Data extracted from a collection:
- Opening Delimiter -
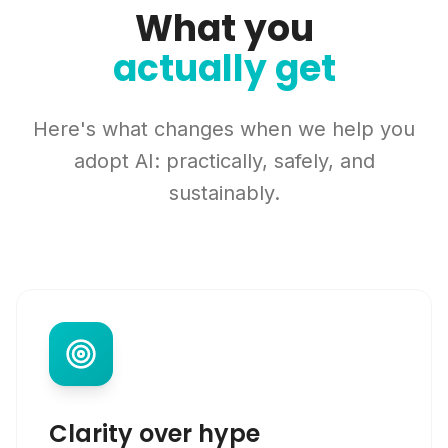
What you
actually get
Here's what changes when we help you
adopt AI: practically, safely, and
sustainably.
Clarity over hype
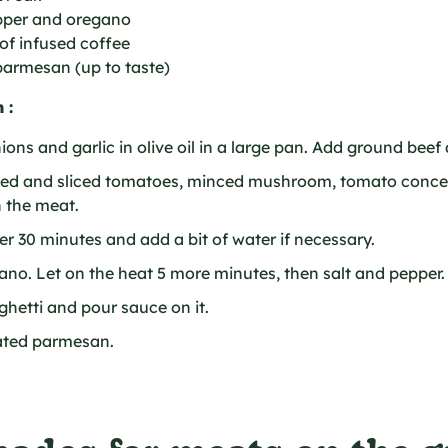
epper and oregano
of infused coffee
parmesan (up to taste)
 :
ons and garlic in olive oil in a large pan. Add ground beef a
led and sliced tomatoes, minced mushroom, tomato conce
 the meat.
r 30 minutes and add a bit of water if necessary.
no. Let on the heat 5 more minutes, then salt and pepper.
hetti and pour sauce on it.
ated parmesan.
- Closing Delimiter -
To do ▸
When you copy the records above, keep every word exact and leave out the pictures they contain.

Solution below ▸
What you
actually get
Here's what changes when we help you
adopt AI: practically, safely, and
sustainably.
Clarity over hype
epper and oregano
of infused coffee
parmesan (up to taste)
 :
ons and garlic in olive oil in a large pan. Add ground beef a
led and sliced tomatoes, minced mushroom, tomato conce
 the meat.
r 30 minutes and add a bit of water if necessary.
no. Let on the heat 5 more minutes, then salt and pepper.
hetti and pour sauce on it.
ated parmesan.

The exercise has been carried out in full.